Then, a posterior distribution q is estimated from the final self-attention vector λ (z|S u ) The mean and variance are as follows:
wherein l 1 (. Cndot.) represents a linear transformation, l 2 (. Cndot.) represents another linear transformation. Thus, in this manner, deterministic self-attention vectorsThe variance of the gaussian distribution, which corresponds to a gaussian distribution rather than a conventional fixed point, can well capture the uncertainty of the user's preferences.
S303, determining potential variables according to the variation parameters by utilizing a re-parameterization method;
specifically, the latent variables are: z=u λλ Epsilon, where epsilon represents a standard gaussian variable, which acts to introduce noise.
S304, generating a representation of the historical interaction sequence according to the potential variables and the real condition distribution by utilizing the generated self-attention network to serve as a user preference representation;
to define the generation process, the present embodiment also uses a generated self-attention network for p-based θ (S u Z) generates the corresponding S u . Based on the latent variable z, p θ (S u Z) is expressed as:
wherein,is a representation of the user preferences that is generated from the final output of the attention layer. The structure of the generated self-attention network is shown on the right side of fig. 4, and the projection parameters are as follows:
wherein->And->Representing the projection matrix. Since the generation of the self-attention network and the inference of the self-attention network differ only in the input part, a detailed description is omitted here.
To sum up, the process of S304 is as follows: determining a generated projection result according to the latent variable and the generated projection matrix by utilizing a projection layer in the generated self-attention network; using a conditional distribution p based on generating a second preset number of self-attention blocks in the self-attention network θ (S u Z), generating a representation of the historical interaction sequence from the generated projection resultsWherein h is 2 For the second preset number, θ represents the actual parameter of the variable self-attention network.

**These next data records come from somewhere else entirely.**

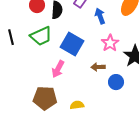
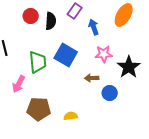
green trapezoid: (41, 36) -> (38, 62), moved, turned -70
pink star: (110, 43) -> (104, 54), turned 30
pink arrow: (58, 69) -> (19, 84), moved

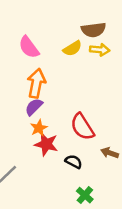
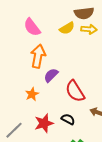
purple semicircle: (34, 107) -> (51, 75), moved
orange star: (39, 128) -> (32, 94), moved
red star: (46, 144) -> (44, 123), moved, turned -30

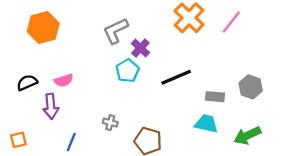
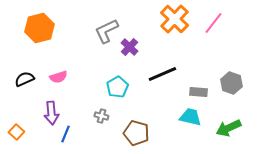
cyan pentagon: (127, 71) -> (117, 87), moved
purple arrow: (51, 106) -> (51, 113), moved
orange square: (18, 140) -> (16, 132), turned -35

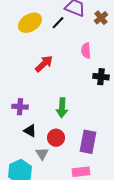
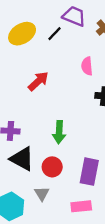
black triangle: (30, 131) -> (22, 159), size x1.6
gray triangle: (42, 154) -> (42, 194), moved

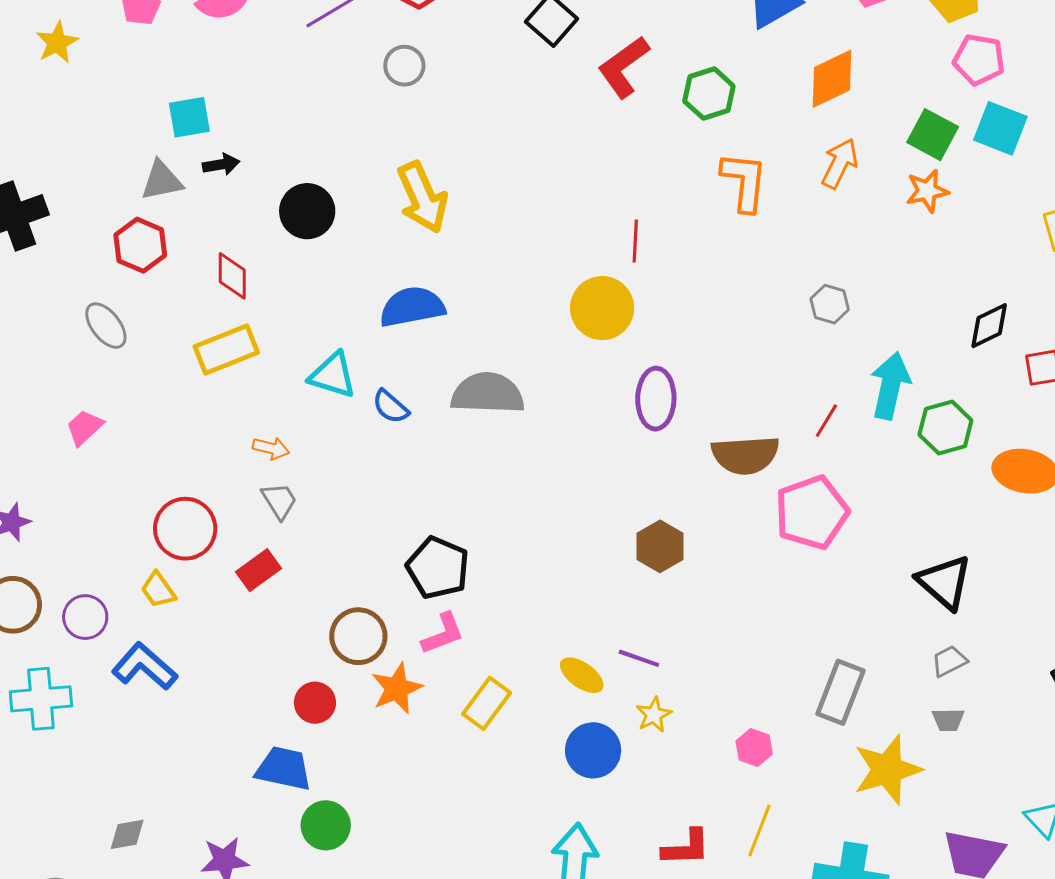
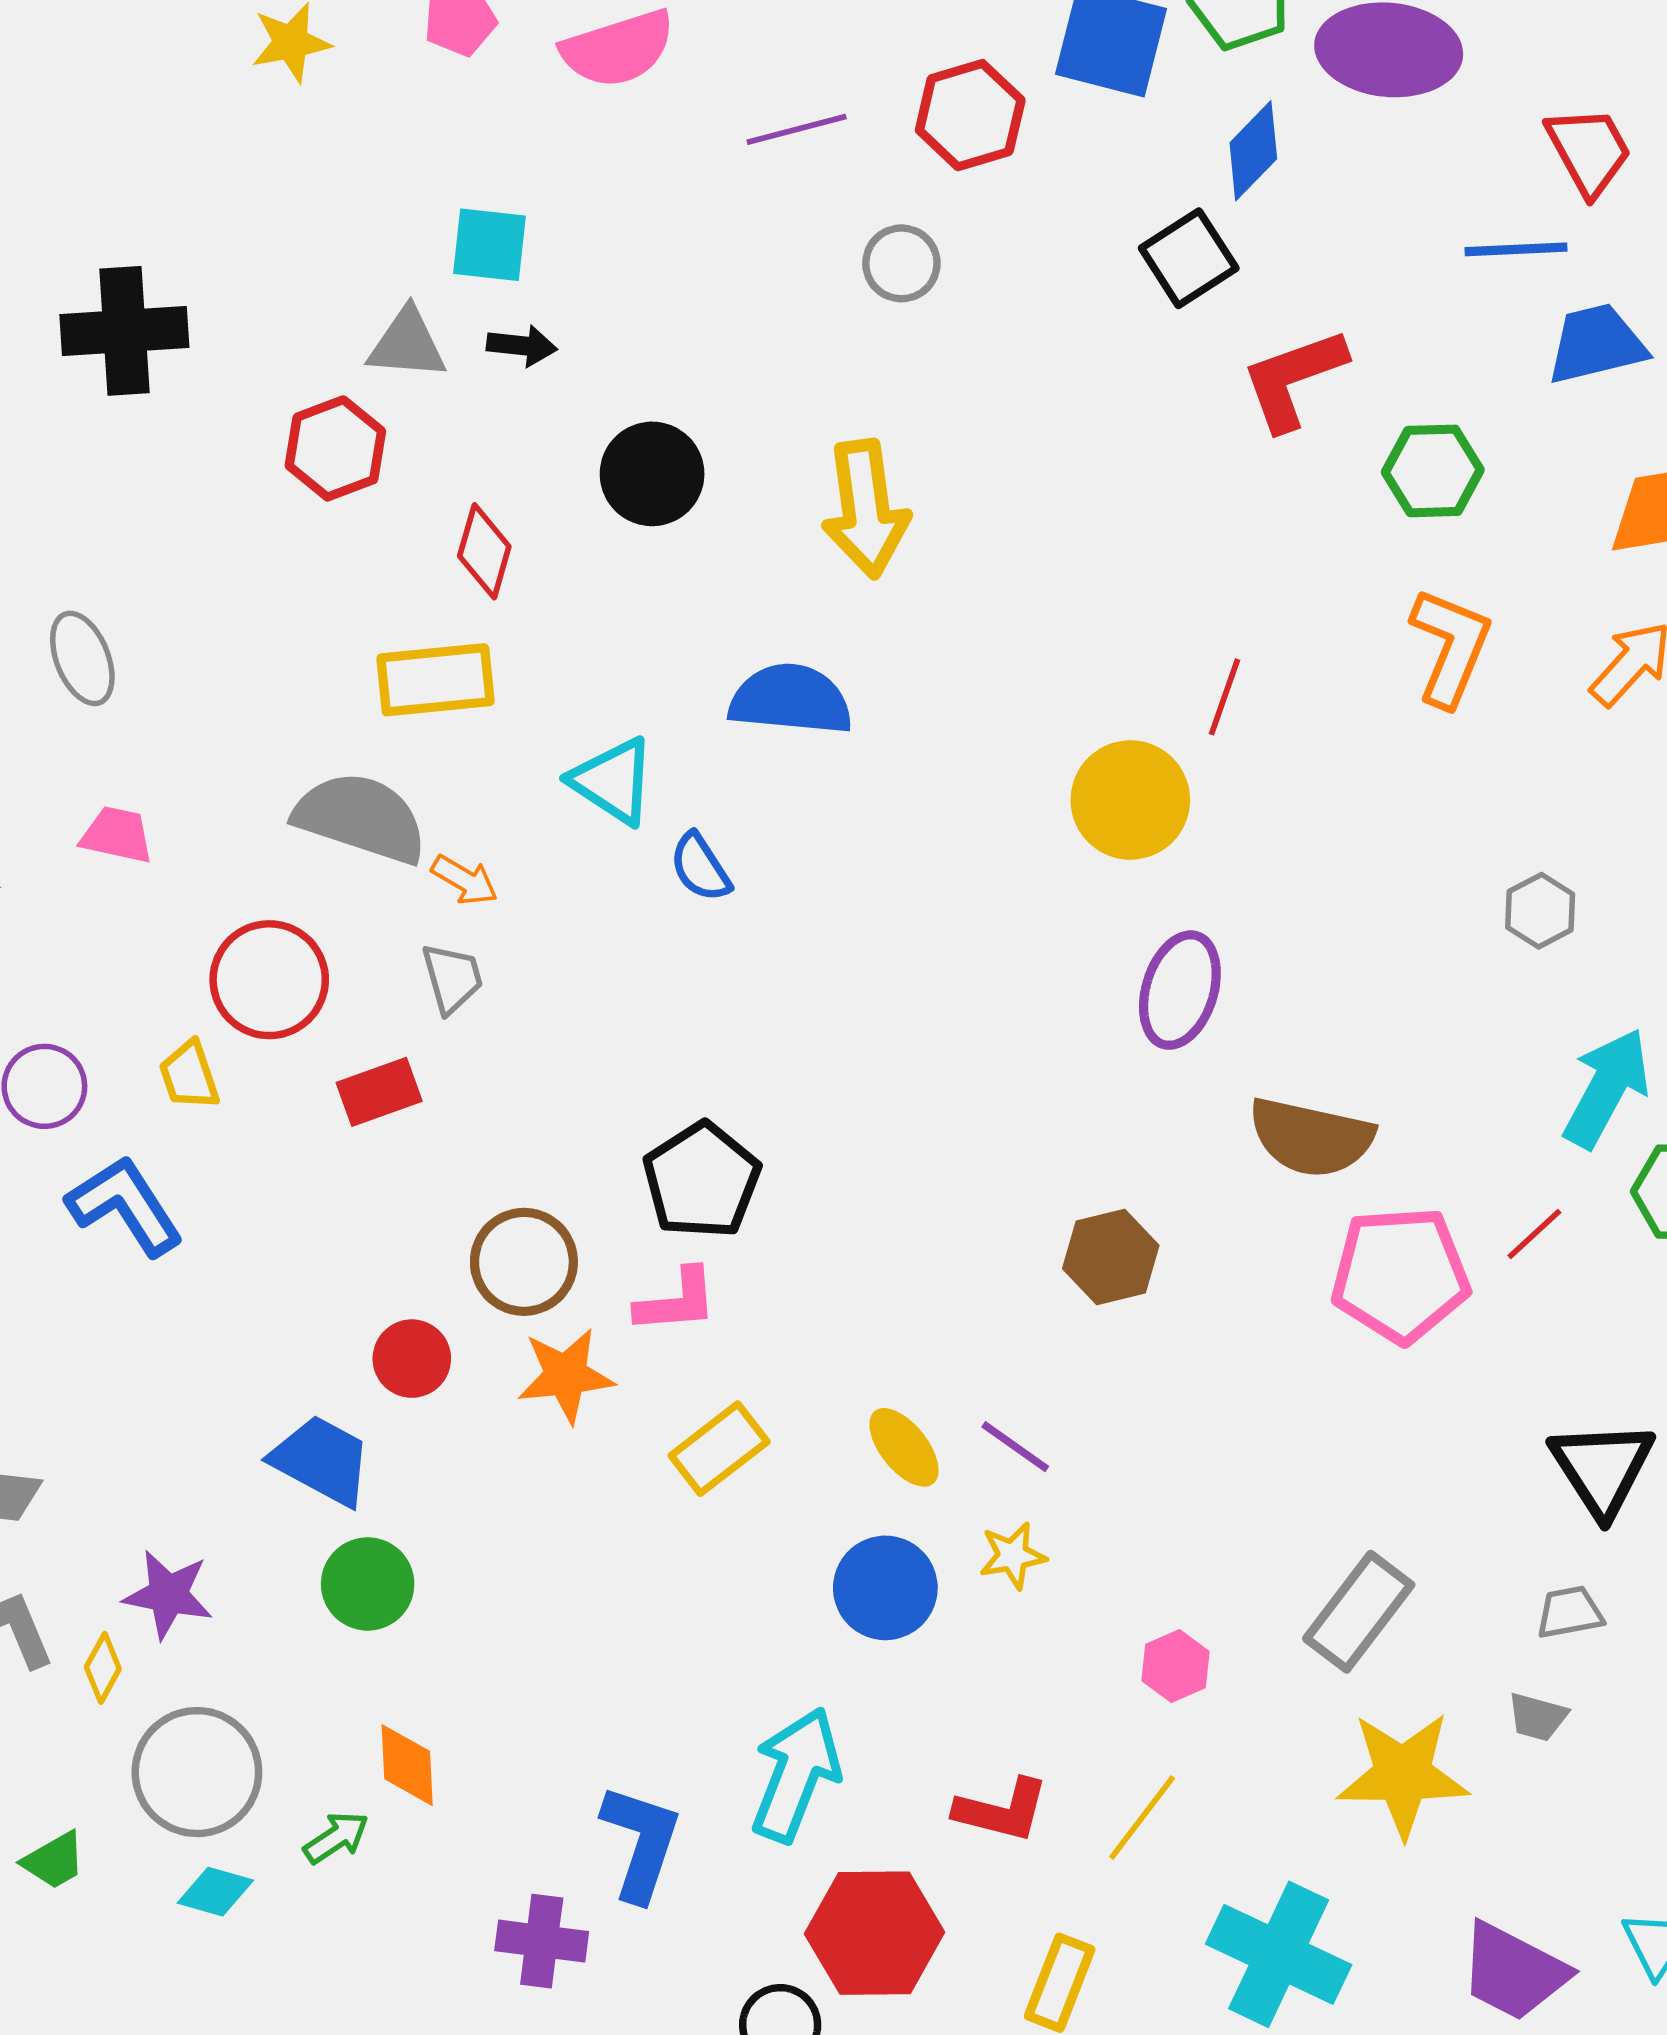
gray ellipse: (106, 326) -> (82, 658), moved
gray semicircle: (488, 393) -> (361, 818), moved
red line: (826, 421) -> (1534, 1234), moved
pink trapezoid: (84, 427) -> (117, 835), moved, turned 39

It should be noted that the generation process described above focuses only on the next item in the user history sequence. Preferably, the next k items can be addressed. The most straightforward approach would be toConsidered as a time ordered multi-set:
for distinguishing, in this embodiment, the output of the inferred self-attention network is written asThe output generated from the attention network is noted +.>Wherein->The subscript i of (1) has no practical meaning, but takes the initial of reference (inferred), ++>The upper corner of (a) indicates the number of self-attention blocks inferred in the self-attention network; />The subscript g of (1) has no practical meaning, but takes the initials of general (generated),>the upper corner of (a) indicates the number of self-attention blocks generated in the self-attention network.
S305, determining candidate items with the largest interaction probability according to the user preference representation by using a prediction layer to serve as recommendation results;
according to a target formula, the candidate item with the largest interaction probability in the predicted candidate item set is represented by a prediction layer based on the user number to serve as a recommendation result, wherein the target formula is as follows:
wherein the method comprises the steps ofRepresenting the candidate item with the highest interaction probability of the predicted user u at time t,/for>Representing user preference representation +.>T line of>N represents the number of candidate items in the candidate item set, and d represents the vector dimension.

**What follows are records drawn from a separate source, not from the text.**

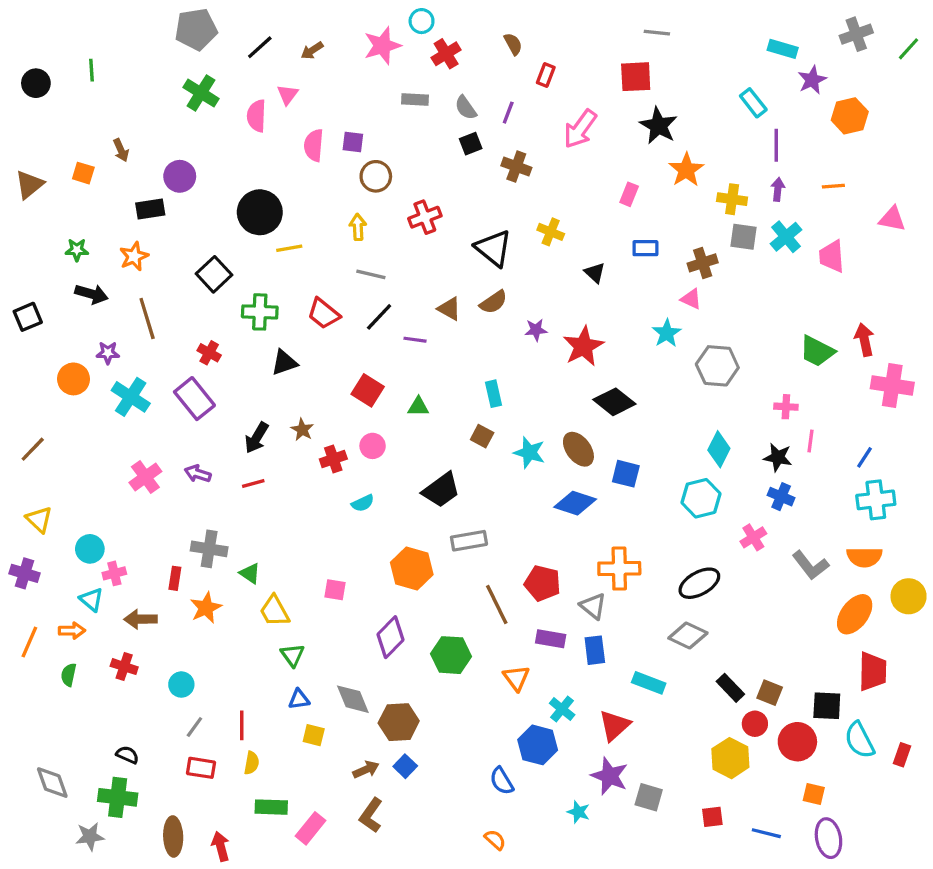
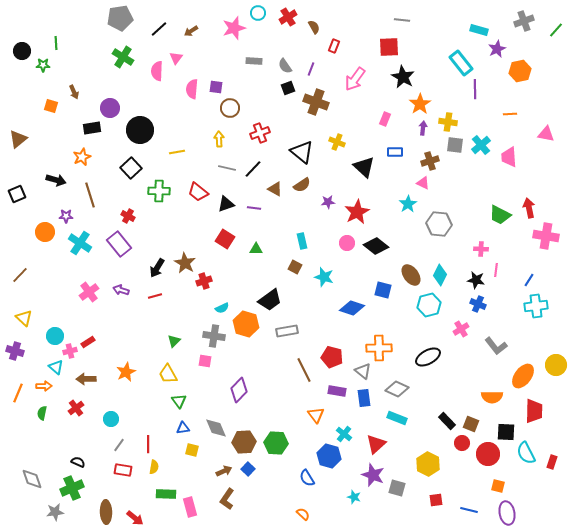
red cross: (446, 54) -> (288, 17), moved
cyan rectangle: (753, 103) -> (461, 63), size x1.4
brown cross: (516, 167) -> (316, 102), size x1.4
brown triangle: (29, 184) -> (18, 139), moved
purple arrow: (778, 189) -> (423, 128), moved
black circle: (260, 212) -> (140, 130), moved
green star: (77, 250) -> (43, 65), moved
black triangle: (595, 273) -> (364, 167), size x1.6
black line: (379, 317) -> (253, 169), moved
black triangle: (284, 363) -> (226, 204), moved
brown star: (302, 430) -> (185, 263), size x1.5
pink circle: (373, 446) -> (347, 243), moved
brown ellipse: (578, 449) -> (411, 275), moved
gray cross: (209, 549) -> (214, 336), moved
orange semicircle: (864, 557) -> (492, 397), moved
orange hexagon: (412, 568) -> (246, 324), moved
green triangle: (250, 573) -> (174, 341), moved, turned 40
red rectangle: (175, 578) -> (88, 342), moved, turned 48
gray diamond: (688, 635) -> (397, 389), moved
green hexagon: (451, 655) -> (276, 443), moved
red cross: (124, 667) -> (76, 408), turned 35
yellow hexagon: (730, 758) -> (428, 464), moved
green cross: (118, 797) -> (72, 488), turned -30
pink rectangle: (310, 828) -> (190, 507), turned -54
red arrow: (221, 846) -> (135, 518), turned 144

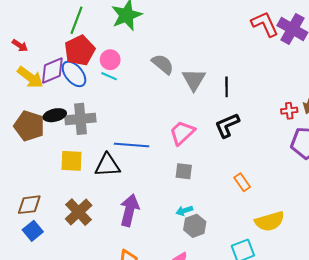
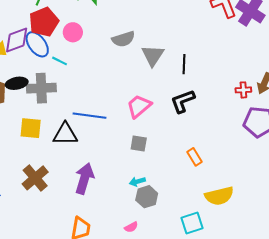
gray semicircle: (163, 64) -> (123, 39), turned 120
cyan line: (109, 76) -> (59, 61), moved

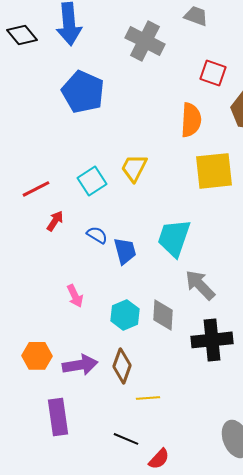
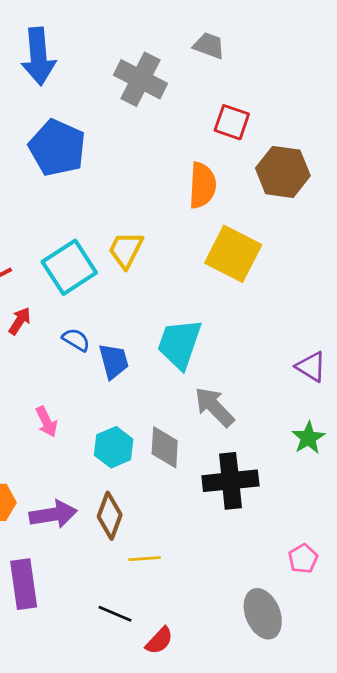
yellow square: (214, 171) -> (233, 254), turned 33
cyan square: (92, 181) -> (69, 267), size x1.4

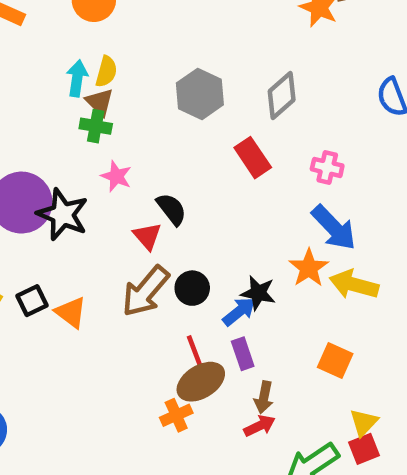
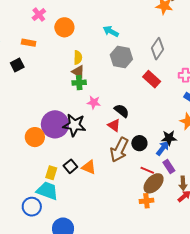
cyan arrow: (77, 78) -> (111, 31), moved, turned -56
red line: (194, 350) -> (147, 170), turned -32
orange cross: (176, 415) -> (146, 201), turned 32

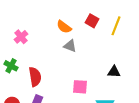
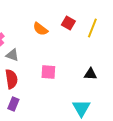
gray triangle: (70, 46) -> (12, 55), moved
pink square: (80, 87) -> (48, 72), moved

S306, in the evaluation stage, optimizing real parameters and approximate parameters of the variation self-attention network according to the loss function.
During the evaluation phase, the mean value of the variation distribution (i.e., u λ ) As S u Is z. Following the evidence lower bound ELBO described earlier, the loss function of the variant self-attention network in this example is:
wherein y is (u,t) Representing the actual interaction item of user u at time t,representing the candidate item with the highest interaction probability of the predicted user u at t time, S u Representing the historical interaction sequence, θ and λ representing the real and approximate parameters, σ, respectively, of the variational self-attention network λj Representation sigma λ J-th row, mu λj Represents u λ Is the j-th row of (2). By minimizing the loss function, the real parameter θ and the approximate parameter λ can be jointly optimized.
The sequence recommending device based on the variable self-attention network provided by the embodiment of the application is introduced below, and the sequence recommending device based on the variable self-attention network described below and the sequence recommending method based on the variable self-attention network described above can be correspondingly referred to each other.
The sequence recommending device based on the variation self-attention network in this embodiment, as shown in fig. 5, includes:
the embedding module 501: the input embedding matrix is used for generating an input embedding matrix according to the historical interaction sequence, and the input embedding matrix comprises item embedding information and position embedding information of each item in the historical interaction sequence;
the inference module 502: the input embedding matrix is used for inputting and deducing a self-attention network to obtain a self-attention vector, and a variation parameter is determined according to the self-attention vector;
parameterization module 503: for determining potential variables from the variation parameters using a re-parameterization method;
generating module 504: for generating a representation of the historical interaction sequence from the potential variables as a user preference representation using a generated self-attention network;
prediction module 505: and the candidate item with the largest interaction probability is determined by utilizing a prediction layer according to the user preference representation to serve as a recommendation result.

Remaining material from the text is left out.